Est-ce que la Russie ne court pas le risque de s’embourber en Libye ?

Il n’y a pas de désir de la part des Russes de mener une guerre coûteuse et de bombarder des villes libyennes durant cinq ans. Ils savent très bien qu’une guerre frontale contre la partie occidentale du pays densément peuplée et reconnue par la communauté internationale n’a aucun sens. Ce qui les pousse aussi sur le plan militaire c’est l’activisme des États du Golfe auxquels ils sont alliés. « Amenez vos mercenaires et vos avions leur demandent les Émirats. Nous sommes prêts à payer. » Pourquoi les Russes refuseraient ? D’autant qu’à chaque fois leur influence politique s’accroît un peu plus dans l’est de la Libye. Si les mercenaires russes n’avaient pas débarqué début septembre 2019, le maréchal Haftar, le chef militaire de la région orientale, se serait effondré. Il n’y a que les Russes qui peuvent faire barrage aux Turcs, engagés aux côtés des forces de Tripoli.

L’Europe et les États-Unis peuvent-ils changer la donne ?

Les Occidentaux s’affolent tout d’un coup de voir les Russes s’installer. Mais ils sont responsables de cette situation. Y compris la France. Il est trop tard pour eux. Leur passivité et leur désorganisation ont permis aux Russes de s’engouffrer. Certes, les Américains se montrent très inconstants sur ce dossier, mais ils sont à plusieurs fuseaux horaires de la Libye. Ce n’est pas le cas des Européens qui auraient dû se sentir davantage concernés.

Comment les Russes voient-ils le maréchal Haftar ?

Les relations sont très mauvaises entre eux. Les Russes se montrent sceptiques sur sa compétence militaire et sa fiabilité politique. Ils le remettent régulièrement à sa place en le court-circuitant. Je pense qu’ils veulent s’en débarrasser, mais ils n’ont pas de solution de remplacement, car Haftar a fait le vide autour de lui.
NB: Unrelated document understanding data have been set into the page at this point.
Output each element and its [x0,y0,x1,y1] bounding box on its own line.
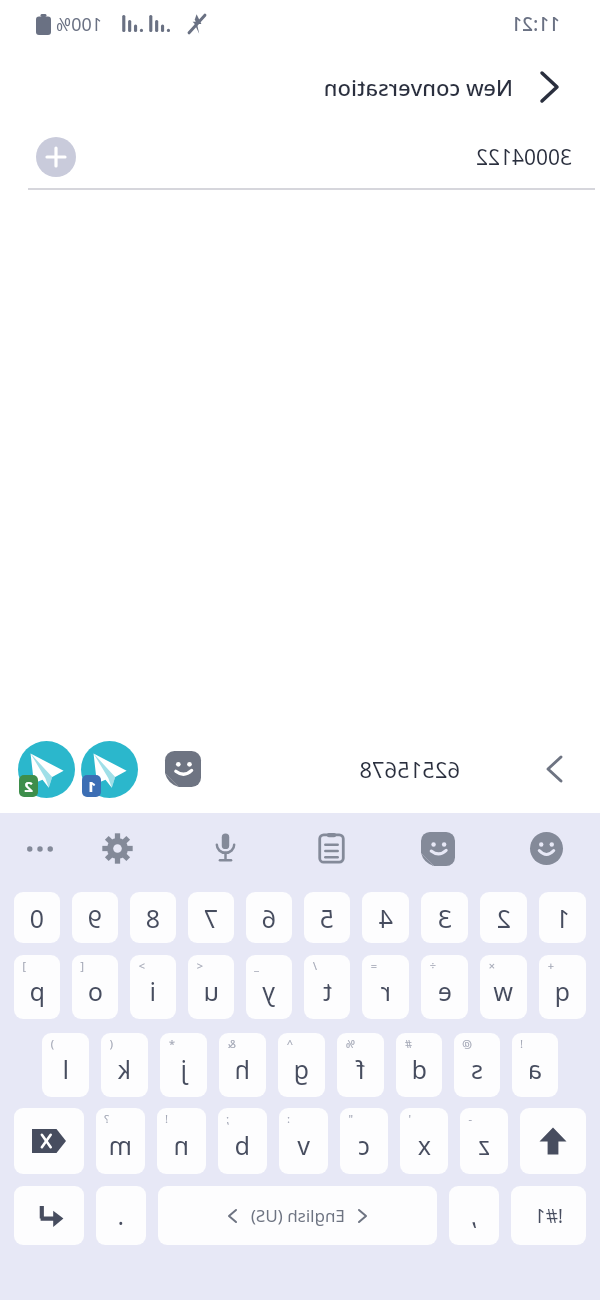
button[interactable]: < [188,955,234,1019]
button[interactable]: - [460,1108,508,1174]
staticText: w [493,974,513,1008]
button[interactable]: ? [96,1108,145,1174]
button[interactable] [530,832,563,865]
button[interactable]: : [279,1108,328,1174]
button[interactable]: 6 [246,892,292,943]
button[interactable]: ! [512,1033,558,1097]
staticText: , [470,1199,477,1232]
staticText: " [348,1111,353,1126]
button[interactable]: !#1 [511,1186,586,1245]
staticText: o [87,974,103,1008]
button[interactable] [101,832,134,865]
staticText: v [297,1128,310,1162]
staticText: a [527,1052,542,1086]
staticText: ) [50,1036,54,1051]
button[interactable]: ) [42,1033,89,1097]
button[interactable]: 1 [539,892,586,943]
staticText: ( [109,1036,113,1051]
button[interactable]: [ [72,955,118,1019]
button[interactable]: 5 [304,892,350,943]
button[interactable] [520,1108,586,1174]
button[interactable]: , [449,1186,499,1245]
button[interactable]: 4 [362,892,409,943]
staticText: g [293,1052,309,1086]
button[interactable]: ; [218,1108,267,1174]
button[interactable]: _ [246,955,292,1019]
button[interactable]: × [480,955,527,1019]
staticText: m [108,1128,132,1162]
staticText: r [380,974,391,1008]
button[interactable]: English (US) [158,1186,437,1245]
staticText: ; [226,1111,229,1126]
staticText: * [168,1036,175,1051]
staticText: n [173,1128,189,1162]
staticText: t [322,974,332,1008]
staticText: j [180,1052,187,1086]
staticText: English (US) [250,1204,345,1227]
staticText: f [356,1052,365,1086]
button[interactable]: 7 [188,892,234,943]
button[interactable]: 0 [14,892,60,943]
staticText: 30004122 [475,143,572,172]
button[interactable] [14,1186,84,1245]
button[interactable]: ^ [278,1033,325,1097]
button[interactable]: @ [454,1033,500,1097]
staticText: ^ [286,1036,293,1051]
button[interactable]: # [396,1033,442,1097]
button[interactable]: + [539,955,586,1019]
staticText: / [312,958,317,973]
staticText: 0 [29,901,44,935]
button[interactable]: 3 [421,892,468,943]
button[interactable] [540,754,570,784]
button[interactable]: % [337,1033,384,1097]
staticText: [ [80,958,84,973]
button[interactable] [36,137,76,177]
staticText: ÷ [429,958,436,973]
staticText: k [117,1052,131,1086]
staticText: 9 [87,901,102,935]
button[interactable]: ] [14,955,60,1019]
staticText: h [234,1052,250,1086]
button[interactable]: ( [101,1033,148,1097]
button[interactable]: & [219,1033,266,1097]
staticText: 2 [496,901,511,935]
staticText: 3 [437,901,452,935]
staticText: 6 [261,901,276,935]
staticText: @ [462,1036,472,1051]
button[interactable] [165,751,201,787]
staticText: b [234,1128,250,1162]
button[interactable] [24,833,56,865]
staticText: e [437,974,452,1008]
button[interactable]: 2 [480,892,527,943]
button[interactable]: 1 [81,741,138,798]
staticText: : [287,1111,290,1126]
staticText: 1 [87,776,96,796]
button[interactable]: " [340,1108,388,1174]
button[interactable]: > [130,955,176,1019]
button[interactable]: = [362,955,409,1019]
staticText: q [554,974,570,1008]
button[interactable]: ÷ [421,955,468,1019]
button[interactable] [421,832,455,866]
button[interactable]: 9 [72,892,118,943]
staticText: s [471,1052,483,1086]
staticText: < [196,958,203,973]
button[interactable]: ' [400,1108,448,1174]
button[interactable]: 2 [18,741,75,798]
staticText: 1 [555,901,570,935]
staticText: ? [104,1111,109,1126]
staticText: y [262,974,275,1008]
staticText: & [227,1036,236,1051]
button[interactable] [14,1108,84,1174]
staticText: ] [22,958,26,973]
staticText: 5 [319,901,334,935]
button[interactable]: / [304,955,350,1019]
button[interactable] [210,833,241,864]
button[interactable] [316,833,347,864]
button[interactable]: ! [157,1108,206,1174]
button[interactable]: . [96,1186,146,1245]
staticText: p [29,974,45,1008]
button[interactable] [530,67,570,107]
button[interactable]: * [160,1033,207,1097]
button[interactable]: 8 [130,892,176,943]
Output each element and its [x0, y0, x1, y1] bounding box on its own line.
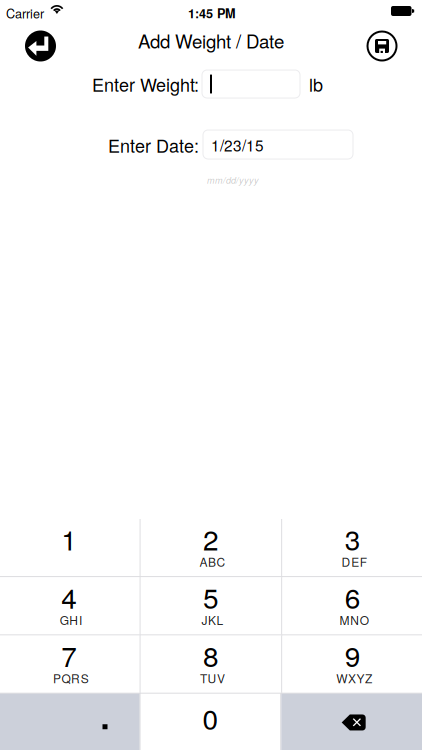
staticText: 6: [345, 577, 361, 617]
button[interactable]: 2: [141, 519, 281, 576]
staticText: WXYZ: [336, 669, 372, 687]
staticText: TUV: [200, 669, 225, 687]
staticText: 1:45 PM: [188, 4, 236, 22]
button[interactable]: 7: [0, 636, 140, 693]
staticText: 9: [345, 635, 361, 675]
button[interactable]: Decimal point: [0, 694, 140, 750]
staticText: 4: [61, 577, 77, 617]
staticText: 7: [61, 635, 77, 675]
staticText: Enter Weight:: [92, 71, 199, 97]
button[interactable]: Back: [18, 24, 62, 68]
staticText: 8: [203, 635, 219, 675]
staticText: 0: [202, 698, 218, 738]
staticText: 5: [203, 577, 219, 617]
staticText: 2: [203, 518, 219, 559]
button[interactable]: 6: [282, 577, 422, 634]
staticText: PQRS: [53, 669, 89, 687]
button[interactable]: 3: [282, 519, 422, 576]
staticText: mm/dd/yyyy: [207, 174, 259, 186]
button[interactable]: 8: [141, 636, 281, 693]
button[interactable]: 4: [0, 577, 140, 634]
staticText: 1/23/15: [211, 134, 264, 156]
staticText: ABC: [200, 553, 226, 570]
staticText: Enter Date:: [108, 132, 199, 158]
button[interactable]: 0: [141, 694, 280, 750]
staticText: 1: [61, 518, 77, 559]
staticText: lb: [309, 71, 323, 97]
button[interactable]: Save: [360, 24, 404, 68]
button[interactable]: [202, 70, 300, 98]
staticText: MNO: [340, 611, 369, 628]
staticText: Carrier: [6, 4, 44, 22]
staticText: 3: [345, 518, 361, 559]
button[interactable]: 1: [0, 519, 140, 576]
button[interactable]: 5: [141, 577, 281, 634]
button[interactable]: 9: [282, 636, 422, 693]
staticText: DEF: [342, 553, 367, 570]
staticText: GHI: [60, 611, 82, 628]
staticText: JKL: [202, 611, 224, 628]
staticText: Add Weight / Date: [138, 27, 284, 54]
button[interactable]: 1/23/15: [203, 130, 353, 159]
button[interactable]: Delete: [281, 694, 422, 750]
Faut-il craindre un affrontement entre la Turquie et la Russie ?

On peut l’exclure, car les deux pays se parlent. En revanche, il y aura des dérapages. Leurs hommes sur le terrain sont issus de milices et non des armées régulières. Les Russes cherchent finalement à faire à l’Est ce qu’ont fait les Turcs à l’Ouest : signer des accords de défense et prendre position.